Latest update November 14th, 2024 8:42 PM
Dec 25, 2012 News
By Romila Boodram
Christmas is the season of peace, love and joy when family members and friends reunite and loved ones create memories to last a lifetime.
As the Christmas season unfolds, there are many who are looking forward to going to church, attending parties, meeting with relatives or simply taking time off to enjoy a vacation. Children anxiously await today to receive gifts from their parents and loved ones.
For a family in the Ancient County of Berbice, the spirit of Christmas is understandably absent this year.
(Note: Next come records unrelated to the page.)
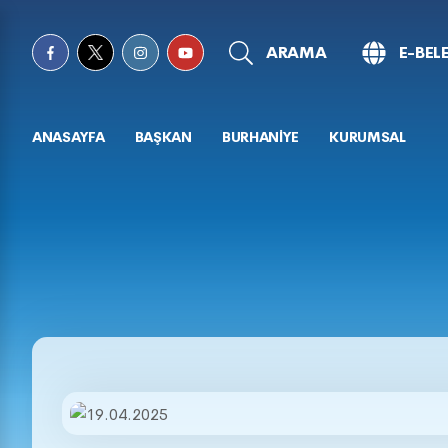
ARAMA
E-BEL
ANASAYFA
BAŞKAN
BURHANİYE
KURUMSAL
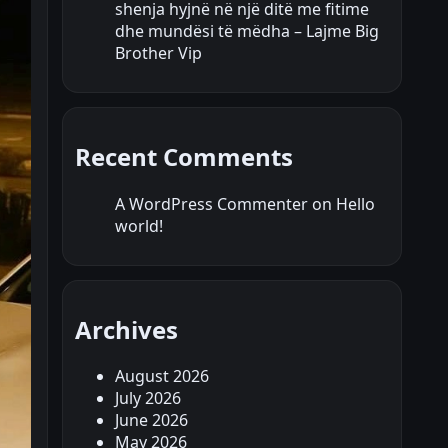
shenja hyjnë në një ditë me fitime
dhe mundësi të mëdha – Lajme Big
Brother Vip
Recent Comments
A WordPress Commenter
on
Hello
world!
Archives
August 2026
July 2026
June 2026
May 2026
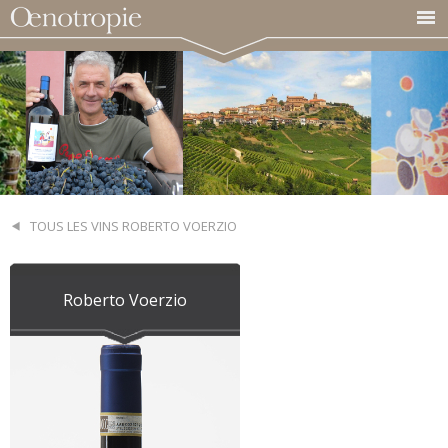
TOUS LES VINS ROBERTO VOERZIO
Roberto Voerzio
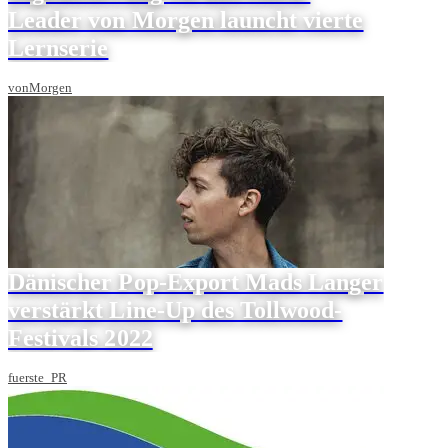
Leader von Morgen launcht vierte
Lernserie
vonMorgen
Dänischer Pop-Export Mads Langer
verstärkt Line-Up des Tollwood-
Festivals 2022
fuerste_PR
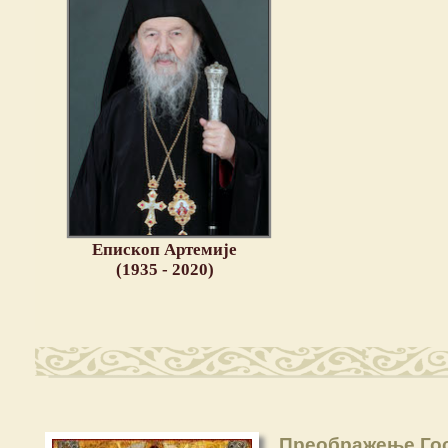
Епископ Артемије
(1935 - 2020)
Преображење Го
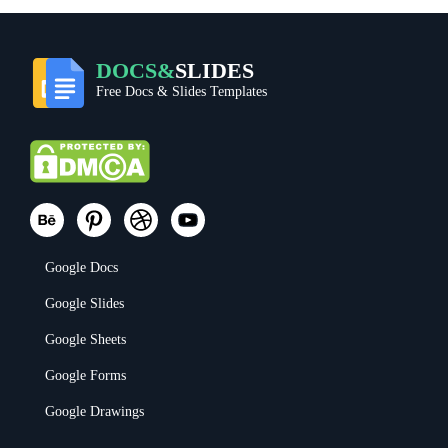
DOCS&
SLIDES
Free Docs & Slides Templates
Google Docs
Google Slides
Google Sheets
Google Forms
Google Drawings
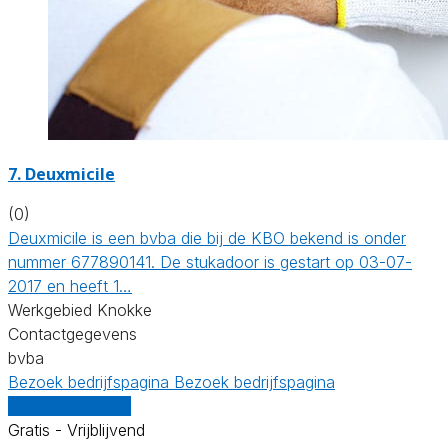
7. Deuxmicile
(0)
Deuxmicile is een bvba die bij de KBO bekend is onder
nummer 677890141. De stukadoor is gestart op 03-07-
2017 en heeft 1…
Werkgebied Knokke
Contactgegevens
bvba
Bezoek bedrijfspagina
Bezoek bedrijfspagina
Vergelijk offertes
Gratis - Vrijblijvend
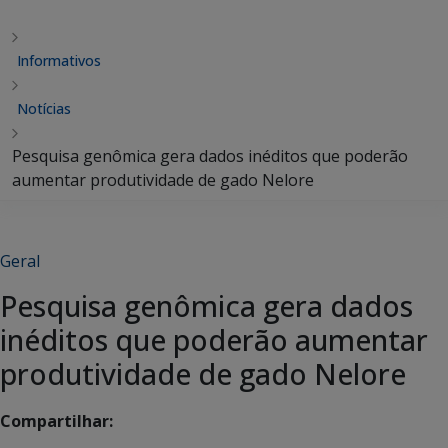
Informativos
Notícias
Pesquisa genômica gera dados inéditos que poderão
aumentar produtividade de gado Nelore
Geral
Pesquisa genômica gera dados
inéditos que poderão aumentar
produtividade de gado Nelore
Compartilhar:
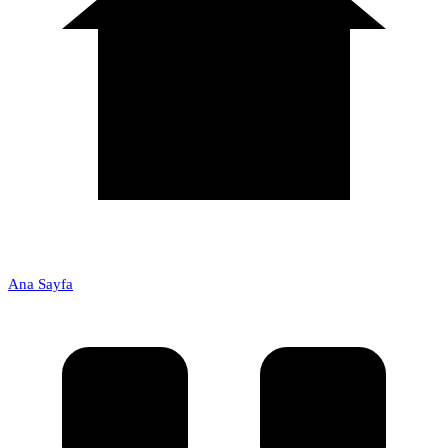
Ana Sayfa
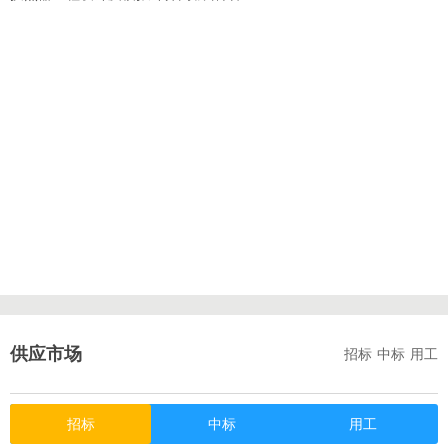
供应市场
招标
中标
用工
招标
中标
用工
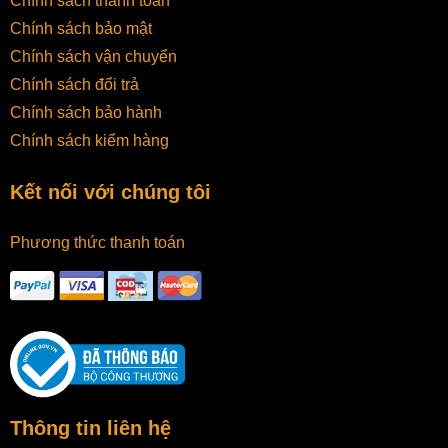
Chính sách thanh toán
Chính sách bảo mật
Chính sách vận chuyển
Chính sách đổi trả
Chính sách bảo hành
Chính sách kiểm hàng
Kết nối với chúng tôi
Phương thức thanh toán
Thông tin liên hệ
The young parents who had made numerous plans for this joyful season recently found out that their only child, little Mahamaya, has brain cancer.
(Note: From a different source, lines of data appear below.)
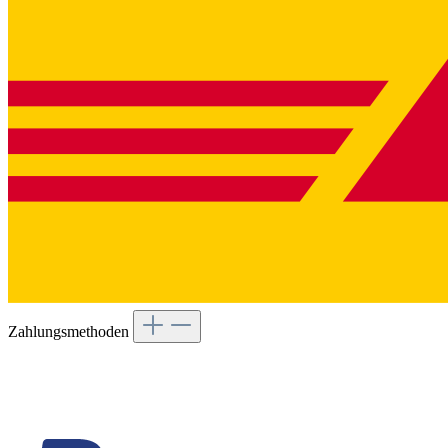
Zahlungsmethoden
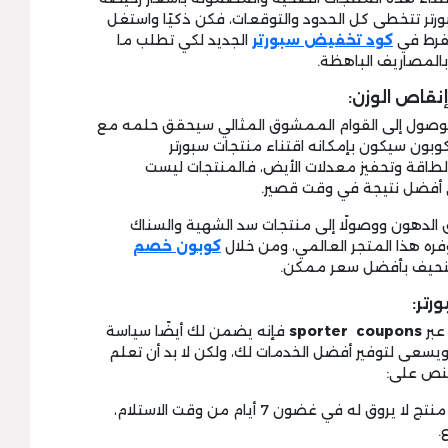
ورتر تتخطى كل الحدود والتوقعات، فكن ذكيًا واستغل
تفرط في
كود تخفيض سبورتر
الجديد لكي تطلب ما
بالمصاريف الباهظة.
قاص الوزن:
الوصول إلى القوام الممشوق المثالي سيحقق حلمه مع
كوبون سيكون بإمكانه اقتناء منتجات سبورتر
لطاقة وتحفيز معدلات الأيض، فالمنتجات ليست
 أفضل نتيجة في وقت قصير.
ق الدهون ووصولًا إلى منتجات سد الشهية والسناك
وفره هذا المتجر العالمي، ومن خلال
كوبون خصم
نحيف بأفضل سعر ممكن.
رتر:
عبر
sporter coupons
فإنه يضمن لك أيضًا سياسة
يسعى لتوفير أفضل الخدمات لك، ولكن لا بد أن تعلم
تنص على:
1-أي عميل يمكنه طلب استبدال أو استرجاع منتج لا يروق له في غضون 7 أيام من وقت الاستلام،
.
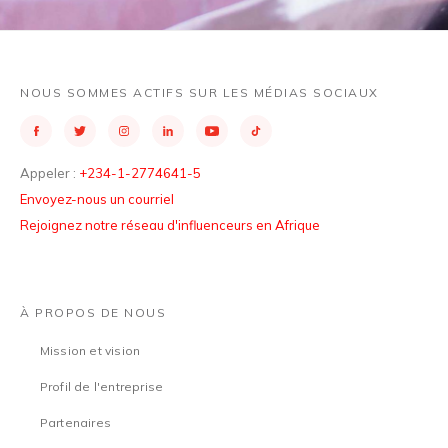
NOUS SOMMES ACTIFS SUR LES MÉDIAS SOCIAUX
Appeler :
+234-1-2774641-5
Envoyez-nous un courriel
Rejoignez notre réseau d'influenceurs en Afrique
À PROPOS DE NOUS
Mission et vision
Profil de l'entreprise
Partenaires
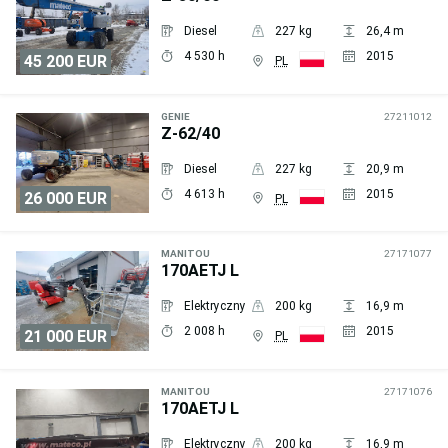
Diesel
227 kg
26,4 m
4 530 h
2015
45 200 EUR
PL
Wyślij
zapytanie
GENIE
27211012
Z-62/40
Diesel
227 kg
20,9 m
4 613 h
2015
26 000 EUR
PL
Wyślij
zapytanie
MANITOU
27171077
170AETJ L
Elektryczny
200 kg
16,9 m
2 008 h
2015
21 000 EUR
PL
Wyślij
zapytanie
MANITOU
27171076
170AETJ L
Elektryczny
200 kg
16,9 m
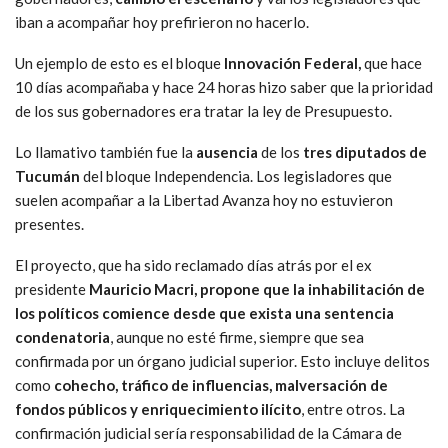
iban a acompañar hoy prefirieron no hacerlo.
Un ejemplo de esto es el bloque
Innovación Federal,
que hace
10 días acompañaba
y hace 24 horas hizo saber que la prioridad
de los sus gobernadores era tratar la ley de Presupuesto.
Lo llamativo también fue la
ausencia
de los
tres diputados de
Tucumán
del bloque Independencia. Los legisladores que
suelen acompañar a la Libertad Avanza hoy no estuvieron
presentes.
El proyecto, que ha sido reclamado días atrás por el ex
presidente
Mauricio Macri, propone que la inhabilitación de
los políticos comience desde que exista una sentencia
condenatoria
, aunque no esté firme, siempre que sea
confirmada por un órgano judicial superior. Esto incluye delitos
como
cohecho, tráfico de influencias, malversación de
fondos públicos y enriquecimiento ilícito
, entre otros. La
confirmación judicial sería responsabilidad de la Cámara de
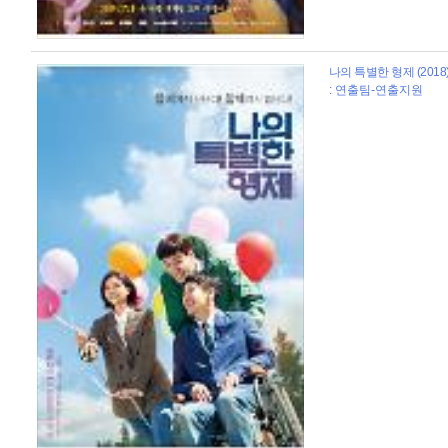
나의 특별한 형제 (2018
: 연출팀-연출지원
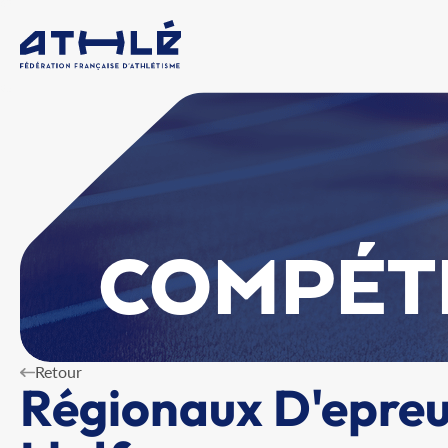
COMPÉT
Retour
Régionaux D'epreu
Four-year-old Mahamaya was a “normal” child only last month. She was very talkative, bold, brave, naughty and “very spoilt”, according to her mother, Simone Sahadeo.
A very concerned Sahadeo, after spending hours sitting next to her daughter in the hospital said that she once recalled when her daughter was “all happy and joyful”.
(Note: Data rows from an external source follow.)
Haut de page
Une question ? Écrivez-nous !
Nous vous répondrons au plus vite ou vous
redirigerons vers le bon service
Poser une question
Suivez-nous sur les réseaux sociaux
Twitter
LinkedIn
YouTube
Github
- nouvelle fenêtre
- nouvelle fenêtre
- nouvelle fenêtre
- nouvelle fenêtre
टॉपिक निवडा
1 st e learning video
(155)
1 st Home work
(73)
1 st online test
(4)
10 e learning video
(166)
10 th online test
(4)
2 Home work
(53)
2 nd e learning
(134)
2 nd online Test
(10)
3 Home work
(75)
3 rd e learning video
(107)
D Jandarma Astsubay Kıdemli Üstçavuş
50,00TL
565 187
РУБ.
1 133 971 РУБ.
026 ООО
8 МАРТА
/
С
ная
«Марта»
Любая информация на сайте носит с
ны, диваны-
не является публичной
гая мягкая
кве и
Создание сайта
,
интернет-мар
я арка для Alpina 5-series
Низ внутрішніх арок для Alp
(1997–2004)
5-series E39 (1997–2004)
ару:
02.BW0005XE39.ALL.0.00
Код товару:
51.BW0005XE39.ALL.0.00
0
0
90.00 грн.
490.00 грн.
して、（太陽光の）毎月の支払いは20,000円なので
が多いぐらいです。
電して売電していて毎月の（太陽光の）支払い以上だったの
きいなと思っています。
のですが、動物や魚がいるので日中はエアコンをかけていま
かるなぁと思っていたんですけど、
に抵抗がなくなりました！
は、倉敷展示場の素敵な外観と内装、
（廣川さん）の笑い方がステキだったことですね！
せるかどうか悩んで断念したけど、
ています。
At the time of the interview recently, the little girl was hospitalised in the Pediatric Ward of the Georgetown Public Hospital Corporation (GPHC).
The little girl was diagnosed with lymphoma – a cancer of the lymph system which is a part of the immune system and key in fighting off diseases.
Lymphoma cancer is considered “very serious” because it can spread throughout the body via the lymph vessels.
For better medical treatment, Mahamaya was supposed to go to Trinidad and Tobago to undergo surgery two weeks ago, since the necessary treatment is not available in Guyana. However, because the cancer has spread to her bones, she cannot travel and was forced to remain a patient at the GPHC.
A depressed Simone Sahadeo said that her family was making numerous preparations for the season. And as a norm for little girls, Mahamaya too wanted to enjoy her dolls and other gifts
“I got so many nice memories of her when she wasn’t showing this illness. Last year me and she went to the market and she tell me she want grapes so I buy it and give it to her and she start eat it right away so I told her that I will take her this year too, to the market, and I was so surprise when she ask me ‘and you’ll buy grapes for me again?’ I didn’t expect her to remember that,” the mother recalled with a smile.
Sahadeo said that she “had a perfect life and a great family”. She recalled when she and her husband found out that they were going to be parents, they were extremely happy.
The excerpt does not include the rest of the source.